Example

Below is an example for using bt4vt. All data for reproducing the example can be copied by using bt4vt.dataio.copy_example(). The example evaluates the fairness of models released with the Clova AI VoxCeleb Trainer benchmark.

For now, we copy the resources to ~/bias_tests_4_voice_tech/example/:

import bt4vt

bt4vt.dataio.copy_example("~/bias_tests_4_voice_tech/example/")

The following files are now copied to the folder:

bias_tests_4_voice_tech
├── example
| ├── config.yaml
| ├── resnetse34l_H-eval_scores.csv
| ├── resnetse34v2_H-eval_scores.csv
| └── vox1_meta.csv

config.yaml is an example config file that is needed to run bias tests. More information on how to create a config file can be found below.
resnetse34v2_H-eval_scores.csv and resnetse34l_H-eval_scores.csv are the evaluation scores for two pretrained baseline models made available by the VoxCeleb Trainer. You can find more information on ResNetSE34V2 here and on ResNetSE34L here.
vox1_meta.csv contains the VoxCeleb Dataset Metadata

When running the example, bt4vt will create a bias_tests_4_voice_tech/results folder to store the results files.

bias_tests_4_voice_tech
├── example
├── results
│   └── biastest_results_config_resnetse34v2_H-eval_scores.csv

bias_tests_4_voice_tech/results/biastest_results_config_resnetse34v2_H-eval_scores.csv is the file where the results of the example will be saved to.
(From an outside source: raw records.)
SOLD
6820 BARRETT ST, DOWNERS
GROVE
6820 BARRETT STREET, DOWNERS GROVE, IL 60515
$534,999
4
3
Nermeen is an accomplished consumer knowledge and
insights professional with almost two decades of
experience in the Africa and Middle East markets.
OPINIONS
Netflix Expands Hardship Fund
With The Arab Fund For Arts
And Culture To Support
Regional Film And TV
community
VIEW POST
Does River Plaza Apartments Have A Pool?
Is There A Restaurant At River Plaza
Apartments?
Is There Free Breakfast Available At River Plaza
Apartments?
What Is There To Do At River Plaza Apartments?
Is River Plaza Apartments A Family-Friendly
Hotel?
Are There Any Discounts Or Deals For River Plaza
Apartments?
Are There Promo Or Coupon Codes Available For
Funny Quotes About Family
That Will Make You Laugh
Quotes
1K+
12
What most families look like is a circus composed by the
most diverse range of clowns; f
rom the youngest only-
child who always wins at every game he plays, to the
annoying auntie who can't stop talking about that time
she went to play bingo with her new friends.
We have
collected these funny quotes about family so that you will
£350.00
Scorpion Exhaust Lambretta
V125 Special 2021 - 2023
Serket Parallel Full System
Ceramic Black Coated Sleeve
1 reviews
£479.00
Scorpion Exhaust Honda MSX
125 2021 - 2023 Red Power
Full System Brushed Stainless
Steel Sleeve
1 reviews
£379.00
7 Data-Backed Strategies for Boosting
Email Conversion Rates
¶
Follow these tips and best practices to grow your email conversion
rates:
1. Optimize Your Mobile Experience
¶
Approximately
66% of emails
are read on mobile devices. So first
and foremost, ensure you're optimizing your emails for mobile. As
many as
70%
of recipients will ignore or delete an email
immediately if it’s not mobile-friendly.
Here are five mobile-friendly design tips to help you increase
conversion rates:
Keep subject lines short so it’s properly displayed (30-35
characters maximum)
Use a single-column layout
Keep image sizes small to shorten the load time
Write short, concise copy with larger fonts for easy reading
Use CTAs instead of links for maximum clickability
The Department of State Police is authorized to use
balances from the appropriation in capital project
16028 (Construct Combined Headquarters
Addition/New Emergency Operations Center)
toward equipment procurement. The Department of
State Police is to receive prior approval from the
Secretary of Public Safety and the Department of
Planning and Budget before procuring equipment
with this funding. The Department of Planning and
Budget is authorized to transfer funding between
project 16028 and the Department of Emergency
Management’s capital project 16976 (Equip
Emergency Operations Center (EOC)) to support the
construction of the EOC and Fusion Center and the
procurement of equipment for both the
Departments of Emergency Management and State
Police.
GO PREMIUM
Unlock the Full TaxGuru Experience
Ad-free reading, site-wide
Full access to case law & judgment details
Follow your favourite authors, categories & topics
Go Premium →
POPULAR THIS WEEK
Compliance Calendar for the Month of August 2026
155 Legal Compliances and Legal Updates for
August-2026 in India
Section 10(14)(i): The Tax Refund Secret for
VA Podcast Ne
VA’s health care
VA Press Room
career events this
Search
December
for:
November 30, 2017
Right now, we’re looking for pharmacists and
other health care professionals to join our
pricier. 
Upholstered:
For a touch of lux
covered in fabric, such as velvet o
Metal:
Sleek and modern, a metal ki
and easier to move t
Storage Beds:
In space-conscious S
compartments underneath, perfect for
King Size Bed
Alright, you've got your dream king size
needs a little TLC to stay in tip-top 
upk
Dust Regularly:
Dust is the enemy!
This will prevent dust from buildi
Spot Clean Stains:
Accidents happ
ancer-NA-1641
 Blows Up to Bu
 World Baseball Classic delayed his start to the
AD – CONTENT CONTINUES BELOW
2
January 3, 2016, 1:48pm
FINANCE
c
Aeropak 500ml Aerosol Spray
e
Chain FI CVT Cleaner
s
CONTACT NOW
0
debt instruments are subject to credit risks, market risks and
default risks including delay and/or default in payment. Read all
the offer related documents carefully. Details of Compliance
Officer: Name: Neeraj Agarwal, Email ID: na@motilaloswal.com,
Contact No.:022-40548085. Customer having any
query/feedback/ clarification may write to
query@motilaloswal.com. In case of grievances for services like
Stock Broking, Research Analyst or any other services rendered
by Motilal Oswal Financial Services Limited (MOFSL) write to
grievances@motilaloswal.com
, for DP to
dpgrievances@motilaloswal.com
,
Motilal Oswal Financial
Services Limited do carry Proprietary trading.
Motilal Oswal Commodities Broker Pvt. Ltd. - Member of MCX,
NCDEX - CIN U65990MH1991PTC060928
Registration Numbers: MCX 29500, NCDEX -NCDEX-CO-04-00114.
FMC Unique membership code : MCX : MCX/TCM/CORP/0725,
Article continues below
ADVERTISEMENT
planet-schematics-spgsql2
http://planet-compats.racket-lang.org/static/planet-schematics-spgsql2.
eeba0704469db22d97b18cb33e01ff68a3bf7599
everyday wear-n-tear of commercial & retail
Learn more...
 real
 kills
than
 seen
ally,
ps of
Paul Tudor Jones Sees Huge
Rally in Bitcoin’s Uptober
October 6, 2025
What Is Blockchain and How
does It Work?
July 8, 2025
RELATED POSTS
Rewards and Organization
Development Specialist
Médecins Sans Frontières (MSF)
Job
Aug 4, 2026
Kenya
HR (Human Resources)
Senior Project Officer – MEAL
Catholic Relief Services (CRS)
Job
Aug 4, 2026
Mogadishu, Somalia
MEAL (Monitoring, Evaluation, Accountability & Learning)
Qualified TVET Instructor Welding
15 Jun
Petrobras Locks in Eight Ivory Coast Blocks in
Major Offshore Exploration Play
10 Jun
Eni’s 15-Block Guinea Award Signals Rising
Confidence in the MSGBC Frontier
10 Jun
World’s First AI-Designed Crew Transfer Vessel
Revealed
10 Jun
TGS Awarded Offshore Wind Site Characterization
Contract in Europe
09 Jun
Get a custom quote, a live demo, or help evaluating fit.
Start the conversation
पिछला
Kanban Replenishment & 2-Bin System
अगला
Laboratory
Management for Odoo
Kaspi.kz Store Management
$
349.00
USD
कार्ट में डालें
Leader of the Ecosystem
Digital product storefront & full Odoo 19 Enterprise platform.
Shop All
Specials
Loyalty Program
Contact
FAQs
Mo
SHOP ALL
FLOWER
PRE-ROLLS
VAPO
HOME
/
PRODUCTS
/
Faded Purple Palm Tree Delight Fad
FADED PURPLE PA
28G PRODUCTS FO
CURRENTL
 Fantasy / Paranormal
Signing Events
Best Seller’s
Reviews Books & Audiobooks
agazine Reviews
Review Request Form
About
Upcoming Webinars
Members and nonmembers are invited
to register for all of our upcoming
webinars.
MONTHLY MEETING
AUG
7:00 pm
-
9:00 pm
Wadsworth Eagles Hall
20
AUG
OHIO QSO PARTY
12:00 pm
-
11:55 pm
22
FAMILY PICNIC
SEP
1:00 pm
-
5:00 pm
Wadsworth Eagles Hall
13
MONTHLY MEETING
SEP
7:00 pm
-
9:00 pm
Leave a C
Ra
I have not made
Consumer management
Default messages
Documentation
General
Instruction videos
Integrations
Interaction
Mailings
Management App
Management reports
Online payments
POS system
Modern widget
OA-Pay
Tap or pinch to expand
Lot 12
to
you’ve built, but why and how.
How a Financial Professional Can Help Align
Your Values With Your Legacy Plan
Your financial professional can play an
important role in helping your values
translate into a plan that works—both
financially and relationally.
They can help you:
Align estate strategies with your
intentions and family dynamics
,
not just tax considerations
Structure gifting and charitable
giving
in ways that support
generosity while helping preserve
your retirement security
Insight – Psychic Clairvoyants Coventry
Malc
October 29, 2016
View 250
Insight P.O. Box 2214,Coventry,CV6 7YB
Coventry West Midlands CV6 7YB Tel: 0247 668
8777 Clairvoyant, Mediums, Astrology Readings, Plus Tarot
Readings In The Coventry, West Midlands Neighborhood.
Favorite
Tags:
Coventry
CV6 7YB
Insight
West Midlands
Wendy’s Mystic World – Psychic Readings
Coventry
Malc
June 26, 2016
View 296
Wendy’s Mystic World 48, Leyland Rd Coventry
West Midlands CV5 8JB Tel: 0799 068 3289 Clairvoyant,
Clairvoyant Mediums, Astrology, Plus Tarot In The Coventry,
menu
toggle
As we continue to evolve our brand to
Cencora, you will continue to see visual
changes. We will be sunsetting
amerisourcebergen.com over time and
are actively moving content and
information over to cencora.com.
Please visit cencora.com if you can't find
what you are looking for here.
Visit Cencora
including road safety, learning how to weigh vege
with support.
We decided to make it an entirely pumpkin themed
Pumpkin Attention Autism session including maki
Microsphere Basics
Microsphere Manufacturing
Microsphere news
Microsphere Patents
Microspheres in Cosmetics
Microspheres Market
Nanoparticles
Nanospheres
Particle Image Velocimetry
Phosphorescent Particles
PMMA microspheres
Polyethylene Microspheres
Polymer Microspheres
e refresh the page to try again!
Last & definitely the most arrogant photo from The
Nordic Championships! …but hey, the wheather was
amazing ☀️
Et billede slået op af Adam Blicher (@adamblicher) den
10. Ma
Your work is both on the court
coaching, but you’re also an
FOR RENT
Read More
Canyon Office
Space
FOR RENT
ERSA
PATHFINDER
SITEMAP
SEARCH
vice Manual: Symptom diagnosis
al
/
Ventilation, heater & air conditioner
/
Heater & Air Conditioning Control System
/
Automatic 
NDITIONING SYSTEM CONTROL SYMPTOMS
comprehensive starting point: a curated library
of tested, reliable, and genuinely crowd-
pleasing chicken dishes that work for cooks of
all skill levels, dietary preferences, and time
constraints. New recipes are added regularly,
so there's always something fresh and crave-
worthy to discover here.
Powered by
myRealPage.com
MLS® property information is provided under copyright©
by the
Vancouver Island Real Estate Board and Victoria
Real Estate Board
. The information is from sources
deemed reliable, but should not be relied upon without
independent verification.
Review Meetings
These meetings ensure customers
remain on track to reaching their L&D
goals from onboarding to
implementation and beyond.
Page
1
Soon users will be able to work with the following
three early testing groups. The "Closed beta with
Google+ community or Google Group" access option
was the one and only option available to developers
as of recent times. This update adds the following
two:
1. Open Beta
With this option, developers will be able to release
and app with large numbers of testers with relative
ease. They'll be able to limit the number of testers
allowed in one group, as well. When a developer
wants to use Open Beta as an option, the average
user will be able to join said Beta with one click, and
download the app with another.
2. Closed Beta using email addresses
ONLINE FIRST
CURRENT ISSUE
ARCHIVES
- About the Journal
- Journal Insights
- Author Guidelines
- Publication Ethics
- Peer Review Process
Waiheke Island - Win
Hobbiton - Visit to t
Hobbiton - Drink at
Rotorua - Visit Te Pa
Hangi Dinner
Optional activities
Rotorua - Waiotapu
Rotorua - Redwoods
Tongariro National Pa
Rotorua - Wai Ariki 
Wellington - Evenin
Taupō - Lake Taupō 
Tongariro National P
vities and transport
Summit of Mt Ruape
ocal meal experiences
It contains metrics ratios and metric results for the metrics and speaker groups specified in the config file and evaluated for ResNetSE34V2 scores.

Run Bias Tests for Speaker Verification

1. Create config file

A template for the config.yaml file is now provided in the ~/bias_tests_4_voice_tech/example/ folder. If you copied the files to a different folder you need to adjust the path to the speaker_metadata_file and results_dir.:

speaker_metadata_file: "~/bias_tests_4_voice_tech/example/vox1_meta.csv"
results_dir: "~/bias_tests_4_voice_tech/results/"

# for metadata
id_column: "VoxCeleb1 ID"
select_columns: ["Gender", "Nationality"]
speaker_groups: [["Gender"], ["Nationality"], ["Gender", "Nationality"]]
# optional attributes
# id_delimiter: "-" (default is "/")

# for scores
reference_filepath_column: "ref_file"
test_filepath_column: "com_file"
label_column: "lab"
scores_column: "sc"

# for dataset evaluation

dataset_evaluation: True

# for run_tests
dcf_costs: [[0.05, 1, 1]]

2. Run the bias tests

Import bt4vt and access the score and config file provided as package resources.

Pass the score and config file path to the bt4vt.core.SpeakerBiasTest class and run the bt4vt.core.SpeakerBiasTest.run_tests() function:

score_file = "~/bias_tests_4_voice_tech/example/resnetse34v2_H-eval_scores.csv"
config_file = "~/bias_tests_4_voice_tech/example/config.yaml"

test = bt4vt.core.SpeakerBiasTest(score_file, config_file)
test.run_tests()

Test results will be stored in ~/bias_tests_4_voice_tech/results. The results file contains metrics ratios for the metrics and speaker groups specified in the config file.